[Foundation-l] RfC: License update proposal

phoebe ayers phoebe.wiki at gmail.com
Mon Feb 2 06:07:41 UTC 2009


On Wed, Jan 21, 2009 at 4:36 PM, Thomas Dalton <thomas.dalton at gmail.com> wrote:
> 2009/1/22 Erik Moeller <erik at wikimedia.org>:
>> Because I don't think it's good to discuss attribution as an abstract
>> principle, just as an example, the author attribution for the article
>> [[France]] is below, excluding IP addresses. According to the view
>> that attribution needs to be given to each pseudonym, this entire
>> history would have to be included with every copy of the article.
>> Needless to say, in a print product, this would occupy a very
>> significant amount of space. Needless to say, equally, it's a
>> significant obligation for a re-user. And, of course, Wikipedia keeps
>> growing and so do its attribution records.
>
> Well, the attribution list is about 1/6 the length of the article (in
> terms of bytes).
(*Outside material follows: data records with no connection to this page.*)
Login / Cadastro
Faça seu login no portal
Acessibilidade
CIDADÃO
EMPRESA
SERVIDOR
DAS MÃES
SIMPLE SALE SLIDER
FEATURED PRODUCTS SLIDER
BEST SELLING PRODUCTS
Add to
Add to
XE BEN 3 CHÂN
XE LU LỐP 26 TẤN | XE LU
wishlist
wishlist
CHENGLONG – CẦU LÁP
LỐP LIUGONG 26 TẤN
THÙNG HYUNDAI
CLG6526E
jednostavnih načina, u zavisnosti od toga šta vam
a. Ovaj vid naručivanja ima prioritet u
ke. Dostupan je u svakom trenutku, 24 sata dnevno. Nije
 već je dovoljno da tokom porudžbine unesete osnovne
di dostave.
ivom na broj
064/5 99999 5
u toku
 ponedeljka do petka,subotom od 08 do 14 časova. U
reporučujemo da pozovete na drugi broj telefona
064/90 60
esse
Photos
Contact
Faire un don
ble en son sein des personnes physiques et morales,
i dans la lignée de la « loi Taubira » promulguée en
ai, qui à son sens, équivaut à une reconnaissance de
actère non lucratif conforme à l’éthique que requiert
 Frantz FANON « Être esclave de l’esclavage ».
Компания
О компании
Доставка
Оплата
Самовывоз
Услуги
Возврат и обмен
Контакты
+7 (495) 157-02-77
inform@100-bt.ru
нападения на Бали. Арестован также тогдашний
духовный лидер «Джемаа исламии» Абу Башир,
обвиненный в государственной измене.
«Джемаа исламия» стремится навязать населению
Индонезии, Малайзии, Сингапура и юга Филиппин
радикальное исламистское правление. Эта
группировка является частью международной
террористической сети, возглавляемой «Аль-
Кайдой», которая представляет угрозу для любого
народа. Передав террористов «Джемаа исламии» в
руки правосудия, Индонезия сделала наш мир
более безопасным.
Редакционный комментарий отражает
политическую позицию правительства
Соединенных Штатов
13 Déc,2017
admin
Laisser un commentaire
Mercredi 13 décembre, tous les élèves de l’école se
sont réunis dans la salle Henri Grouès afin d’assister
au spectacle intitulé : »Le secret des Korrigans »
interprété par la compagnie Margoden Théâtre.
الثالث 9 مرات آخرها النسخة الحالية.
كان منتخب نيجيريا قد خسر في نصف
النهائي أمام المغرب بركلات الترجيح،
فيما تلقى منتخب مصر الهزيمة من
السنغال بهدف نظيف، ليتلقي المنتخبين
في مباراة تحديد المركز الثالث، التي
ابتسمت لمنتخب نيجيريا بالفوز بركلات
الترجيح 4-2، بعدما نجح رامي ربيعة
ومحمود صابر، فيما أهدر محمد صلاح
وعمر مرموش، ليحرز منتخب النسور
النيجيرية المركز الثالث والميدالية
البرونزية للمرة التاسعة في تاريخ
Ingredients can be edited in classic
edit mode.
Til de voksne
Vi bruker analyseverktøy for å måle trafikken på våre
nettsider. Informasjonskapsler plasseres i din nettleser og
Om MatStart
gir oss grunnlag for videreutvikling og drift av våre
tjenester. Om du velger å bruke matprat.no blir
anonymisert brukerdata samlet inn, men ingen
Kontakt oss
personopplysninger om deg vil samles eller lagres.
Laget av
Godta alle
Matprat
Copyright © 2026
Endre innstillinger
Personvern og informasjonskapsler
Given that it can be in significantly smaller font
> size, doesn't have lots of whitespace and has no images, it's going to
> take up far less than 1/6 as much space on the page. It will be a
> significant amount of space, but not an impractical one (to the extent
> that copying and pasting into Word gives meaningful results, the
> article takes up 35 pages, the attribution list takes up 2).


Which is fine if you're reprinting the whole article, but what if
you're just reprinting the lede, or some other section of an article?
Should a reuser still be required to reprint 2 pages of credits for a
paragraph of article? That seems onerous. Note that just reprinting a
*section* of an article is how many print reuse cases have worked to
date (the German encyclopedia and our CafePress bumperstickers come to
mind), and this case is not something that we've discussed much so
far.

And having just actually done this, with a real book and a real
publisher, in "How Wikipedia Works," I can attest that it's a
non-trivial amount of work to get author lists for articles --
removing duplication, IPs, formatting, etc is all a good deal of work
-- and I like to think I understand how histories work. It would be a
much bigger task for someone who didn't understand histories or the
license.

The Wikiblame tool, if it were made widely accessible and prominently
integrated into the site, seems like a promising solution. In the
meantime, I think we ought to consider what "proper credit" is for
just reusing a part of an article, versus the whole thing.